Doktor cildin etkilenen bölgelerine fototoksik bir psoralen (metoksalen gibi) uygular. Çeyrek saat sonra bölgeyi UV-A ışığıyla ışınlıyor. Çoğu durumda bu, bağışıklık hücrelerinin saç köklerine verdiği hasarı engeller.

Lokal PUVA, dairesel saç dökülmesinde topikal immünoterapi kadar başarılıdır. Ancak burada tekrarlama riski daha da yüksektir.

Dairesel saç dökülmesine karşı çinko ve D vitamini

Çinko takviyeleri genellikle dairesel saç dökülmesi (veya diğer saç dökülmesi) için önerilir. Diğer şeylerin yanı sıra eser element, güçlü bir bağışıklık sistemi ve sağlıklı cilt ve saç için önemlidir. Ancak çinko almak muhtemelen yalnızca çinko eksikliği varsa dairesel saç dökülmesine yardımcı olur.

D vitamini almanın dairesel saç dökülmesi üzerinde de olumlu etkisi olabilir. Ancak bu henüz bilimsel olarak kanıtlanmamıştır.

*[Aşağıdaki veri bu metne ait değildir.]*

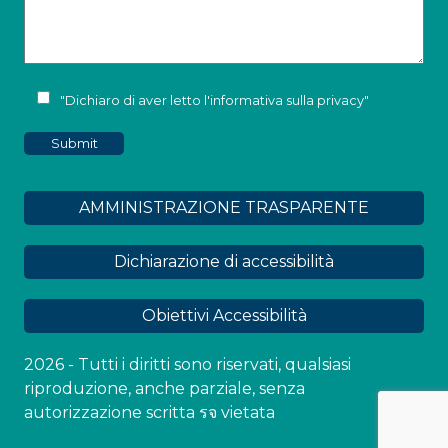
"Dichiaro di aver letto l'
informativa sulla privacy
"
AMMINISTRAZIONE TRASPARENTE
Dichiarazione di accessibilità
Obiettivi Accessibilità
2026 - Tutti i diritti sono riservati, qualsiasi
riproduzione, anche parziale, senza
autorizzazione scritta รจ vietata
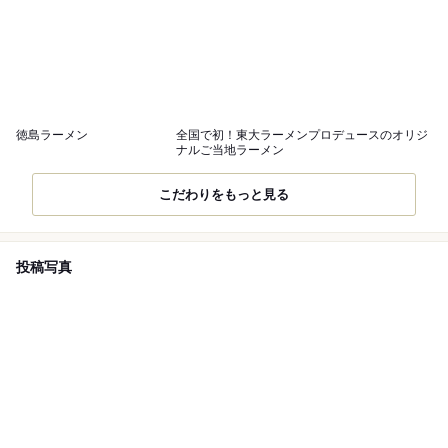
徳島ラーメン
全国で初！東大ラーメンプロデュースのオリジ
ナルご当地ラーメン
こだわりをもっと見る
投稿写真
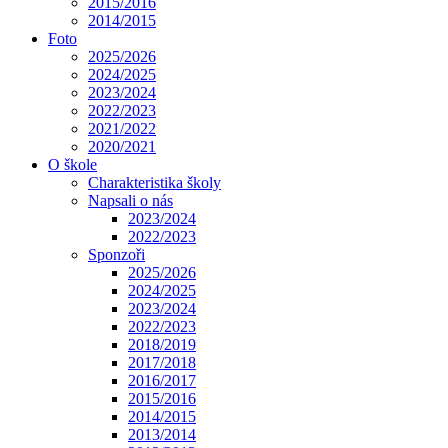
2015/2016
2014/2015
Foto
2025/2026
2024/2025
2023/2024
2022/2023
2021/2022
2020/2021
O škole
Charakteristika školy
Napsali o nás
2023/2024
2022/2023
Sponzoři
2025/2026
2024/2025
2023/2024
2022/2023
2018/2019
2017/2018
2016/2017
2015/2016
2014/2015
2013/2014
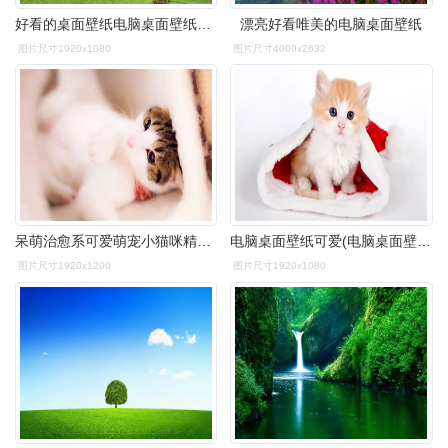
好看的桌面壁纸电脑桌面壁纸软件
漂亮好看唯美的电脑桌面壁纸
图片尺寸1920x1080
图片尺寸4000x2632
呆萌治愈系可爱萌宠小猫咪精选电脑桌面壁纸下载
电脑桌面壁纸可爱(电脑桌面壁纸可爱卡通)
图片尺寸1920x1200
图片尺寸1920x1080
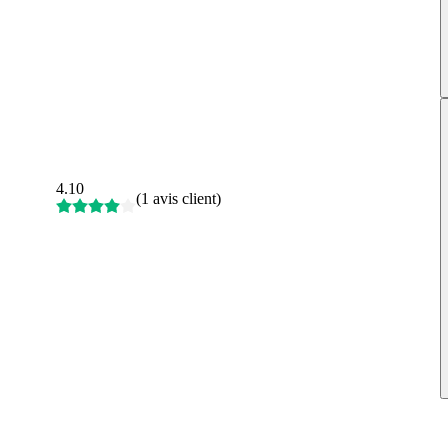
4.10
(
1 avis client
)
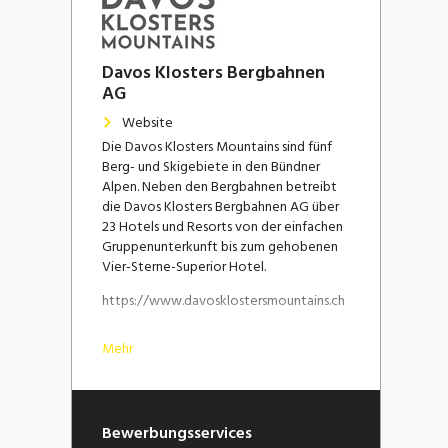
Davos Klosters Bergbahnen
AG
Website
Die Davos Klosters Mountains sind fünf
Berg- und Skigebiete in den Bündner
Alpen. Neben den Bergbahnen betreibt
die Davos Klosters Bergbahnen AG über
23 Hotels und Resorts von der einfachen
Gruppenunterkunft bis zum gehobenen
Vier-Sterne-Superior Hotel.
https://www.davosklostersmountains.ch
Mehr
Bewerbungsservices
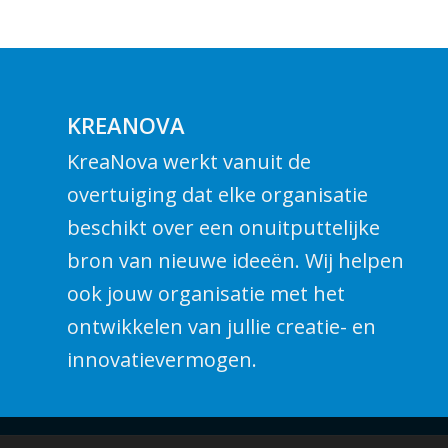
KREANOVA
KreaNova werkt vanuit de
overtuiging dat elke organisatie
beschikt over een onuitputtelijke
bron van nieuwe ideeën. Wij helpen
ook jouw organisatie met het
ontwikkelen van jullie creatie- en
innovatievermogen.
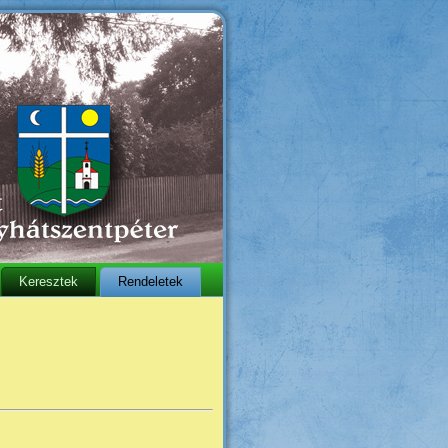
Keresztek
Rendeletek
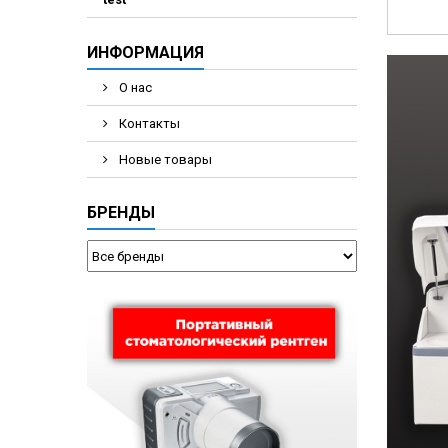
ИНФОРМАЦИЯ
О нас
Контакты
Новые товары
БРЕНДЫ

Şaşırtıcı derecede başarılı bir "terapi yöntemi", kendi kendine yardım grubuna katılmaktır: Dairesel saç dökülmesi olan hastalar, diğer hastalarla birlikte hastalık üzerinde çalışmaktan fayda görürler. Özellikle çocuklar için, kendi kendine yardım grubuna katılmak bazen herhangi bir uyuşturucu tedavisinden daha başarılı olabilir.

Dairesel saç dökülmesine alternatif tedaviler

Bazen dairesel saç dökülmesi olan hastalar homeopati, Schüssler tuzları ve diğer alternatif şifa yöntemlerini kullanırlar.

Örneğin homeopatlar, alopesi Areata için Arsenicum album, Lycopodium clavatum, Phosphorus veya Vinca minör almayı önermektedir. En uygun Schüssler tuzu No. 5 Potasyum fosforikumdur. Ancak No. 11 Silicea veya No. 21 Zincum chloratum gibi diğer ilaçların da dairesel saç dökülmesi üzerinde faydalı bir etkiye sahip olduğu söylenmektedir.

Homeopati ve Schüssler tuzları kavramları ve bunların spesifik etkinlikleri tartışmalıdır ve çalışmalarla açıkça kanıtlanmamıştır. Alternatif tıbbi yöntemlerin de sınırlamaları vardır. Bu nedenle doktorunuzla önceden konuşmalısınız.